What the Pentagon has not said
Several pieces of the LUCAS story remain on the classified side of the wall. The Pentagon has not disclosed how many airframes it has bought, who all the suppliers are, or what the rules of engagement look like for a swarm where no single human is approving each individual terminal maneuver. Shield AI’s public statements describe Hivemind as keeping a human in the loop at the mission level, but the company has not detailed how that loop holds together if communications are jammed or the swarm is split. The fall demonstration is supposed to surface answers. It is also being run by the same Pentagon office that wrote the contract, which means the early performance data on collaborative autonomy will reach the public through the same procurement channel that has an interest in the program continuing.
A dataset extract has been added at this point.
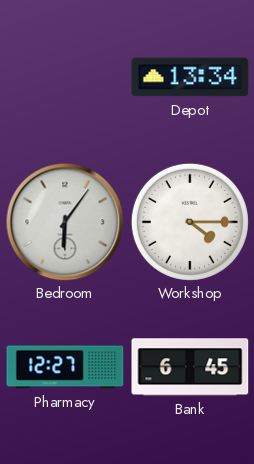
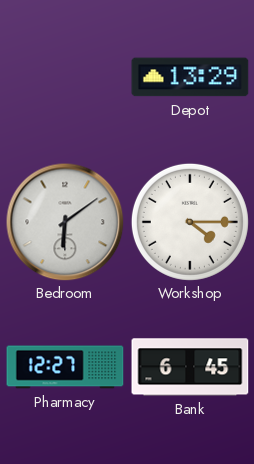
Depot: 13:34 -> 13:29
Bedroom: 6:06 -> 6:09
There is also no public accounting of how LUCAS performed inside Operation Epic Fury itself. CENTCOM confirmed the strikes hit their targets. It has not said how many LUCAS drones launched, how many reached their aim points, or how many were lost to Iranian air defenses on the way in. Until that data shows up, either through an Inspector General’s report or a congressional hearing, the program’s real combat effectiveness is something the Pentagon and its suppliers are asserting rather than proving.
What is clear is the direction of travel
The U.S. has flown LUCAS in combat, has contracted Shield AI to make it swarm, and is talking publicly about scaling the buy. SpektreWorks is no longer a name only defense reporters recognize. American air power, from the B-29s over Tokyo in 1945 to the F-35s rolling off the Fort Worth line today, has been built on a single assumption: an American pilot, eventually, makes the final call. LUCAS with Hivemind does not work that way. The operator gives the swarm a mission and a target set. The drones handle the rest, including which airframe attacks what, in what order, and from what direction.
The B-21 Raider will still get the magazine-cover treatment when it enters service. The aircraft that may end up doing more of the actual shooting is the one nobody is sitting inside. The fall demonstration is on the schedule. What the Pentagon does with the data after that, between now and the FY2027 budget cycle, is the part of the story worth watching.